Like everyone else born in the mid 1990s, I grew up with the web. First, we had a dial-up modem that plugged into the phone, but then came broadband which allowed us to get online without the exhausting ritual of untangling noodle-like cables and praying to the hallowed gods of the electronic realm for access to the secret knowledge of the internet.
Video games and YouTube did exist, but I probably spent most of my time on various forums. Although technically strangers, those I talked to could have been my friends: we had the same interests and ways of expressing ourselves. Just by reading posts and asking questions, I learned a lot about the subjects I was interested in (mainly music) but it never felt like going to school or reading a textbook. It never felt like work. It was fun.
Years later, as an undergraduate, I left the forums behind and spent most of my free time reading book reviews found in publications such as The Atlantic, Australian Book Review, London Review of Books, New York Review of Books, and the Times Literary Supplement. Coupled with the academic literature I was reading for my degree, these periodicals gave me a pretty good baseline knowledge in literature and culture, but after a while I became dissatisfied with them.
Even dons tire of the demoralising, stilted prose style of academic journals. Although more accessible, the articles on literature and culture in the popular press are often tiringly prolix, taking many pages to make simple points: one London-based publication is famous for letting its writers gassily ramble about a topic without addressing the arguments in the book under review – it’s as if these scribes and editors haven’t noticed how the internet, TV, and talkback radio have made communications faster, punchier, and spicier. Online articles must engage the reader beyond the first paragraph. The most entertaining text on the web incorporates elements of electronic media – speed, verve, fluency – but also fits in the long tradition of expository prose represented by Richard Steele, Joseph Addison, Samuel Johnson, and Michel de Montaigne, the last of whom should be the patron saint of Substack because of his extensive knowledge and monumental personality.
And that is the main reason why people are drawn to the web. Unlike the interchangeable extras who inhabit the press, the internet is full of strong and distinct voices. More often than not, the result is like a group of mastodon bellowing over a primordial swamp, but sometimes above this din rises an attractive character, a surprising perspective, an intensity of expression in which every word is meaningful and captivating.
I was slow to realise the opportunity. I was one of the people who thought that internet writing would be ephemeral, like the sitcom, but the opposite is true. Since the advent of streaming – and even before it – repeats (or “re-runs”) of old comedies are entertaining a whole new generation; so it is online, where almost everything written is preserved in some ethereal amber.
I also thought that the web was decidedly unserious, that no one respectable would dedicate their working time to it; it was a place for mindless entertainment. It still is that, but it’s other things, too. Like Walt Whitman, the internet contains multitudes. When I found out that an article of mine for the Cambridge student newspaper Varsity was being read in European universities, I realised that there might be something valuable in a medium that can allow serious reflections to spread around the world like seeds from an exploding pod. On Substack, I can write directly to my readers. I might have had a bigger audience when I was writing for newspapers and magazines, but I prefer the freedom and independence that comes with writing Cosy Moments. Besides, the only people with allegiances to newspapers are wine mums and musty dads – everyone else knows that the internet creates the weather for political and cultural debates.

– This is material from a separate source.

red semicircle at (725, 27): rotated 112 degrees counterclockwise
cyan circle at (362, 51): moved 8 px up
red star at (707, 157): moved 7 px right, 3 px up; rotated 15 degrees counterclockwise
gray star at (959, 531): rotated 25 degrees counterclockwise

Most people probably still prefer physical media, especially books, but the internet has given those of us interested in the humanities a place to discuss what we love. Whatever the fate of Substack, it has already been hugely influential, and has allowed me to publish articles that were excluded from everywhere else because they were too long or too complicated or because the editor just wasn’t interested. If online writers can maintain high intellectual standards while employing the boldness, wit, and energy of the web, then cultural journalism might have a future after all.
Well said - especially the last paragraph.